The internal rate of return in a return where the net present value of the project is zero. It is possible to determine the internal rate of return only through the trail and error method or by using a software. The net present value is positive. Hence, the trial and error rate should be higher than the discount rate. Use a trial rate of 18.6401270 percent to determine whether the net present value is zero.
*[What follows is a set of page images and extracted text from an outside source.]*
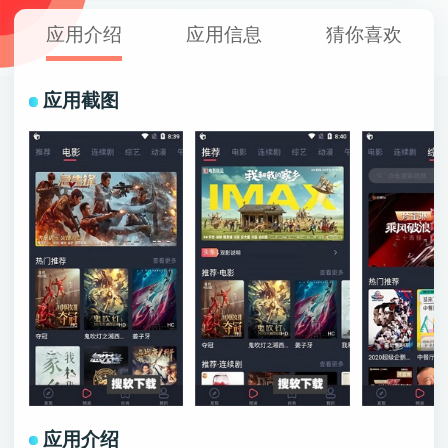
应用介绍
应用信息
猜你喜欢
应用截图
应用介绍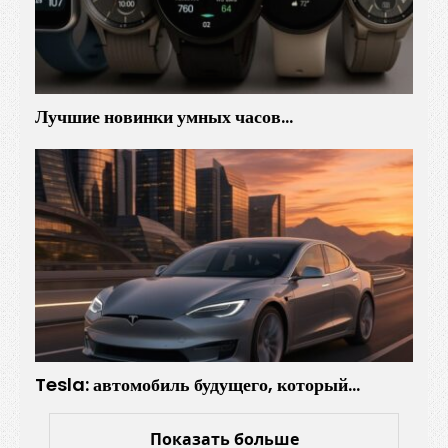
Лучшие новинки умных часов…
Tesla: автомобиль будущего, который…
Показать больше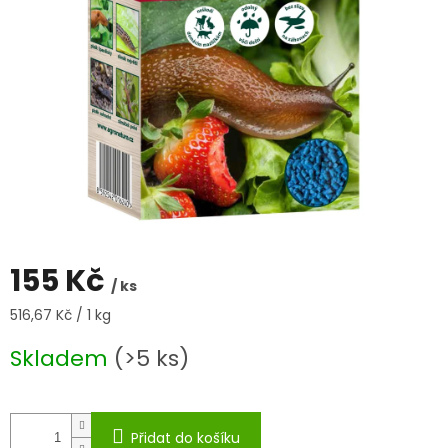
155 Kč
/ ks
Měrná
516,67 Kč / 1 kg
cena:
Skladem
(>5 ks)
Přidat do košíku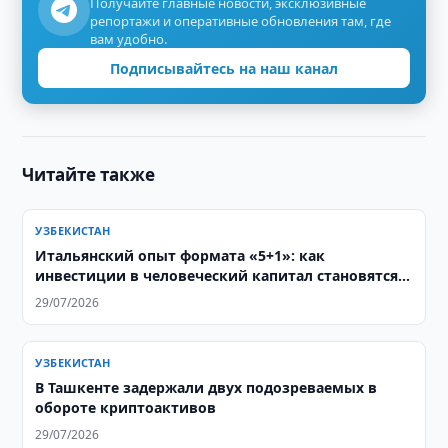
Получайте главные новости, эксклюзивные
репортажи и оперативные обновления там, где
вам удобно.
Подписывайтесь на наш канал
Читайте также
УЗБЕКИСТАН
Итальянский опыт формата «5+1»: как
инвестиции в человеческий капитал становятся
основой стратегического партнерства с
29/07/2026
Центральной Азией
УЗБЕКИСТАН
В Ташкенте задержали двух подозреваемых в
обороте криптоактивов
29/07/2026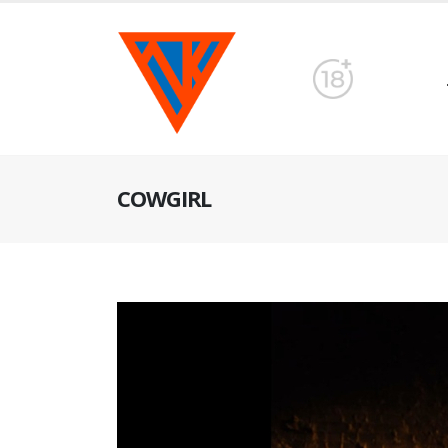
COWGIRL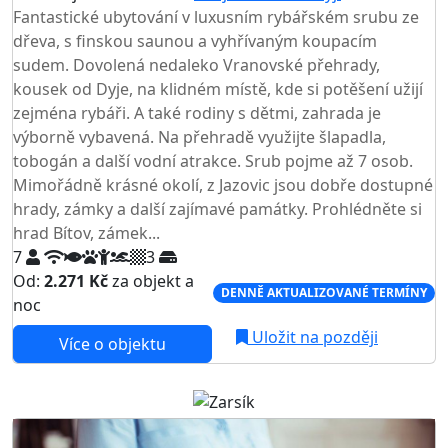
Fantastické ubytování v luxusním rybářském srubu ze
dřeva, s finskou saunou a vyhřívaným koupacím
sudem. Dovolená nedaleko Vranovské přehrady,
kousek od Dyje, na klidném místě, kde si potěšení užijí
zejména rybáři. A také rodiny s dětmi, zahrada je
výborně vybavená. Na přehradě využijte šlapadla,
tobogán a další vodní atrakce. Srub pojme až 7 osob.
Mimořádně krásné okolí, z Jazovic jsou dobře dostupné
hrady, zámky a další zajímavé památky. Prohlédněte si
hrad Bítov, zámek...
7
3
Od:
2.271 Kč
za objekt a
DENNĚ AKTUALIZOVANÉ TERMÍNY
noc
Uložit na později
Více o objektu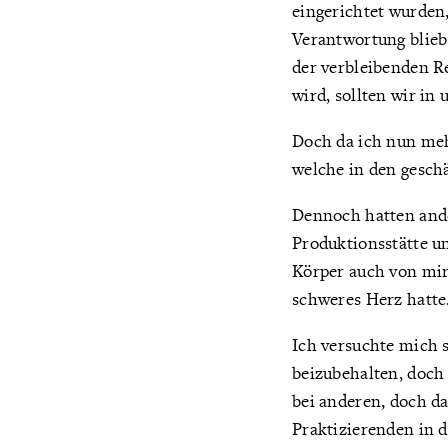
eingerichtet wurden,
Verantwortung blieb 
der verbleibenden R
wird, sollten wir in
Doch da ich nun meh
welche in den geschä
Dennoch hatten ande
Produktionsstätte u
Körper auch von mir 
schweres Herz hatte
Ich versuchte mich s
beizubehalten, doch
bei anderen, doch d
Praktizierenden in d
$\begin{array}{c}\text{Net present value}=\left(\frac{{\text{CF}}_1}{1+r}+\frac{{\text{CF}}_2}{{\left(1+r\right)}^2}+\frac{{\text{CF}}_3}{{\left(1+r\right)}^3}+\mathrm{...}+\frac{{\text{CF}}_t}{{\left(1+r\right)}^t}\right)-\text{Initial investment}\\ 0=\left(\begin{array}{l}\left(\begin{array}{l}\frac{\$5,455,500}{1+r}+\frac{\$5,455,500}{{\left(1+r\right)}^2}+\frac{\$5,455,500}{{\left(1+r\right)}^3}+\\ \frac{\$5,455,500}{{\left(1+r\right)}^4}+\frac{\$5,455,500}{{\left(1+r\right)}^5}\end{array}\right)\\ -\$20,825,000\end{array}\right)\\ 0=\left(\begin{array}{l}\left(\begin{array}{l}\frac{\$5,455,500}{1+0.186401270}+\frac{\$5,455,500}{{\left(1+0.186401270\right)}^2}+\frac{\$5,455,500}{{\left(1+0.186401270\right)}^3}+\\ \frac{\$5,455,500}{{\left(1+0.186401270\right)}^4}+\frac{\$14,879,000}{{\left(1+0.186401270\right)}^5}\end{array}\right)\\ -\$20,825,500\end{array}\right)\\ 0=\$20,825,000-\$20,825,000\\ 0=\$0\end{array}$

Hence, the approximate internal rate of return is 18.6401270 percent.